> _The data_
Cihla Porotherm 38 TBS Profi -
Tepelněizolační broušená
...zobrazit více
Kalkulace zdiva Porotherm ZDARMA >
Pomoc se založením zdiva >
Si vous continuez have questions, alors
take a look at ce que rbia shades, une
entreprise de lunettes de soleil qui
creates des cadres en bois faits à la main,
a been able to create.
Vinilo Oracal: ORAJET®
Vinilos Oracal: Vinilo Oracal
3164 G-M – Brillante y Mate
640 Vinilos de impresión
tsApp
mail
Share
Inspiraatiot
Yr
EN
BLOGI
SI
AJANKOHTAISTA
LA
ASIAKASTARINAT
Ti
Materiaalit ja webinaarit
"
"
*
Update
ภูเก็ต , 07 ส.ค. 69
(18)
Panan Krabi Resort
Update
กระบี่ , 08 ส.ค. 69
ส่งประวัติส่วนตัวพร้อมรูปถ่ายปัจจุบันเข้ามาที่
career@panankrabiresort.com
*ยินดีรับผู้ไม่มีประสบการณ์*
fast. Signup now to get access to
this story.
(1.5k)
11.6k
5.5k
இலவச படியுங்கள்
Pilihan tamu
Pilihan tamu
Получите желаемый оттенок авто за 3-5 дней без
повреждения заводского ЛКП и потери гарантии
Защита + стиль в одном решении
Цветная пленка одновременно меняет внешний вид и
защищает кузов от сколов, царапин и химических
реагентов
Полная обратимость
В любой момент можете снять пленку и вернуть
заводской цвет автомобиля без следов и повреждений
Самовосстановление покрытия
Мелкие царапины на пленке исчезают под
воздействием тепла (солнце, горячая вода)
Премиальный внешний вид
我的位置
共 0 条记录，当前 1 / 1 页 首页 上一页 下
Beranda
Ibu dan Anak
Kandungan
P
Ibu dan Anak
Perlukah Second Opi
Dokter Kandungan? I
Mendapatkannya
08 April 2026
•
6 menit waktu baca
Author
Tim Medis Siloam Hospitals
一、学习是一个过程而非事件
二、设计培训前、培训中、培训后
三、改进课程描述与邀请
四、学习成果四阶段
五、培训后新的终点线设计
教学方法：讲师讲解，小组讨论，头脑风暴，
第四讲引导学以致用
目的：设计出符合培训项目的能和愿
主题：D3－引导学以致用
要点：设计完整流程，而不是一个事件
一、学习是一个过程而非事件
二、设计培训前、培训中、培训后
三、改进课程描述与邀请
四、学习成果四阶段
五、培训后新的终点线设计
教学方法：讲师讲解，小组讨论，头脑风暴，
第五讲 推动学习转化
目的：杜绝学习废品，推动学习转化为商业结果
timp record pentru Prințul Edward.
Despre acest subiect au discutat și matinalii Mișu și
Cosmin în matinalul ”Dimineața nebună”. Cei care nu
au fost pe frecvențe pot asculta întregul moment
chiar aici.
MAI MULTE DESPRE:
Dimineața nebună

> _Work to be completed_
Copy the line containing "ภูเก็ต , 07 ส.ค. 69" exactly. Then copy every line after it through the end of the listing, and nothing more.

> _Answer to the exercise_
ภูเก็ต , 07 ส.ค. 69
(18)
Panan Krabi Resort
Update
กระบี่ , 08 ส.ค. 69
ส่งประวัติส่วนตัวพร้อมรูปถ่ายปัจจุบันเข้ามาที่
career@panankrabiresort.com
*ยินดีรับผู้ไม่มีประสบการณ์*
fast. Signup now to get access to
this story.
(1.5k)
11.6k
5.5k
இலவச படியுங்கள்
Pilihan tamu
Pilihan tamu
Получите желаемый оттенок авто за 3-5 дней без
повреждения заводского ЛКП и потери гарантии
Защита + стиль в одном решении
Цветная пленка одновременно меняет внешний вид и
защищает кузов от сколов, царапин и химических
реагентов
Полная обратимость
В любой момент можете снять пленку и вернуть
заводской цвет автомобиля без следов и повреждений
Самовосстановление покрытия
Мелкие царапины на пленке исчезают под
воздействием тепла (солнце, горячая вода)
Премиальный внешний вид
我的位置
共 0 条记录，当前 1 / 1 页 首页 上一页 下
Beranda
Ibu dan Anak
Kandungan
P
Ibu dan Anak
Perlukah Second Opi
Dokter Kandungan? I
Mendapatkannya
08 April 2026
•
6 menit waktu baca
Author
Tim Medis Siloam Hospitals
一、学习是一个过程而非事件
二、设计培训前、培训中、培训后
三、改进课程描述与邀请
四、学习成果四阶段
五、培训后新的终点线设计
教学方法：讲师讲解，小组讨论，头脑风暴，
第四讲引导学以致用
目的：设计出符合培训项目的能和愿
主题：D3－引导学以致用
要点：设计完整流程，而不是一个事件
一、学习是一个过程而非事件
二、设计培训前、培训中、培训后
三、改进课程描述与邀请
四、学习成果四阶段
五、培训后新的终点线设计
教学方法：讲师讲解，小组讨论，头脑风暴，
第五讲 推动学习转化
目的：杜绝学习废品，推动学习转化为商业结果
timp record pentru Prințul Edward.
Despre acest subiect au discutat și matinalii Mișu și
Cosmin în matinalul ”Dimineața nebună”. Cei care nu
au fost pe frecvențe pot asculta întregul moment
chiar aici.
MAI MULTE DESPRE:
Dimineața nebună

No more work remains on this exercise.